Now that I’m old and jaded and cynical, I’ve apparently stopped sending the “I’m-so-desperate-for-friends-please-come-talk-to-me” vibe that first-years all broadcast to each other. The fact that a pair of them asked me for directions seems to suggest that I look like I know what I’m doing. I’m not one of them, and yet, as a “new kid,” I am.
The first week of university is one of those experiences that can’t really be recreated. There are some events on offer for exchange students, like the coffee hour I went to this morning. There, we smiled, asked and re-asked the dreaded three questions (“What’s your name? Where are you from? What are you studying?”), but it wasn’t the same. I suspect that these friendships will be more like the ones I’ve made in my various places of employment: not so much growing as building, the foundation laid brick by conscious brick until one day you realize how solid the structure is.

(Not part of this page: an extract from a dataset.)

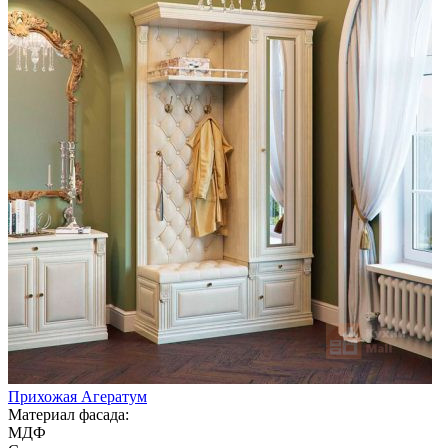
Прихожая Агератум
Материал фасада:
МДФ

Only on exchange can you simultaneously feel like a mature student and the Über-Frosh.
This is the obligatory awkward first post. I don’t much care for these. It’s like writing the first letter to a pen pal, or the first conversation with a new roommate – what do you say?
Hi, my name is ____. I’m from ____. I like ____. Oh Lord, please fill this silence with something.
Hi, my name is K.T. Bryski. I’m from Canada, though residing in New Zealand for the next six months, which means there will be six months of “travel blog!” thrown into the mix here. I like writing, science fiction/fantasy, and eclectic periods of history. My first novel, Hapax, will be published by Dragon Moon Press this October, and will be available as a podcast sometime around Septemberish (though it’s not for a while yet, I figured I ought to be up front about it – save the date!).